Catherine The Great: First She Read, Then She Ruled

How did a German princess from a minor noble family become the empress of Russia, and win the praise of Voltaire, Montesquieu, Diderot and other giants of The Enlightenment? In Catherine the Great: Portrait of a Woman, Robert Massie explains the story of Catherine II, who ruled Russia for 34 years.

So how does a German teenager become the empress of Russia?

"That is what makes this such a great story," Massie tells NPR's Scott Simon. Empress Elizabeth — daughter of Peter the Great — couldn't have children. Her nephew, who became Peter III, was raised in Germany, so Elizabeth reached out to his distant cousin — young, German Catherine — to be Peter's wife, Massie explains.

The marriage wasn't a happy one. "Peter was a very strange man, to put it mildly," Massie says. "He was childish into his late adolescence, and he was strange throughout his life."

Peter played with little toy soldiers all the time — and wasn't particularly interested in his wife. "He was glad to see her, because she was German and he was German," Massie says. "But he had no romantic or sexual interest in her at all."

For the nearly two decades before she became empress, Catherine endured a miserable marriage; her husband didn't pay attention to her, and she was under constant pressure from the empress to produce a child. To escape, she began to read.

"She had been a bright child; her languages then were French and German, [and] she learned Russian," Massie says. "She began to read the great philosophers of the French Enlightenment. And in that way, she developed a philosophy of rule."
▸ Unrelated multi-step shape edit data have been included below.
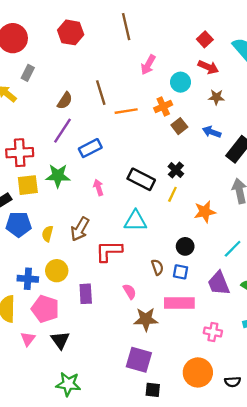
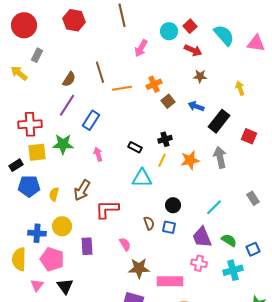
cyan circle: (181, 82) -> (169, 31), moved
blue rectangle: (90, 148) -> (91, 120), turned -30
black cross: (176, 170) -> (165, 139), turned 32
black rectangle: (141, 179) -> (135, 147), size x0.6
orange star: (205, 212) -> (190, 160), moved
cyan triangle: (135, 221) -> (142, 178), moved
pink rectangle: (179, 303) -> (170, 281), moved
pink cross: (213, 332) -> (199, 263), moved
It was that "benevolent despotism" — as Voltaire called it — that she put into play when she became empress after Peter was assassinated in a coup d'etat in 1762. It was in that coup that Catherine met one of her many romantic partners, Grigory Potemkin — a young cavalry officer, 10 years her junior.

"He joined her circle," Massie says. "He was a very, very bright ... big, powerful man. He was very interested in theology [and] music ... and he had this ability to imitate people." At Catherine's request, he did an impressive imitation of her — Russian spoken with a German accent — and she burst into laughter.
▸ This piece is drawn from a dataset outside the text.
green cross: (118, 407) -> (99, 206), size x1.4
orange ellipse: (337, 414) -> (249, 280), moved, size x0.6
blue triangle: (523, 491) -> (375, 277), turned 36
"Their romance, their relationship, was extraordinarily passionate," Massie says. Many of their letters are included in the book — "they're almost burning the page," he says.

But it didn't last. They started to fight and their relationship broke apart. "They reached an arrangement ... they stopped living together," Massie explains. "He went off to the South, conquered the whole of the Black Sea coast for Russia. He became her viceroy. They still loved each other, but at a distance. And both had other partners."
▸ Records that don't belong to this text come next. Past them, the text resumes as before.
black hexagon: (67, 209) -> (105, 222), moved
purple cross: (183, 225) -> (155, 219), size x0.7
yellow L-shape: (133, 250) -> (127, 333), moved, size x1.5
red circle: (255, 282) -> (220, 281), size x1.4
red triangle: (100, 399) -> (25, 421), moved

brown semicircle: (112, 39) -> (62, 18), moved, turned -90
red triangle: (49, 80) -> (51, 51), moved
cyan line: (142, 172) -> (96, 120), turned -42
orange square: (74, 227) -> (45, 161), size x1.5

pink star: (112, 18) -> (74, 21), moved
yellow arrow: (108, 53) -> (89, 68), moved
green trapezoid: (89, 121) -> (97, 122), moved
In the acknowledgments at the end of the book, Massie says that he's going to miss the company of Catherine the Great — the little girl with aspirations, the frustrated young woman trapped in an unhappy marriage, and ultimately, the powerful empress who took comfort in younger men, who helped her forget she was getting old.

"The whole story of the life as it unfolded was absolutely fascinating," Massie says. "I have four daughters. ... I think that Catherine is almost a lesson book. There were lots of moments of despair, but she carried on. She carried through. She's an example. She won. ... I found that exhilarating, and in a sense, reassuring."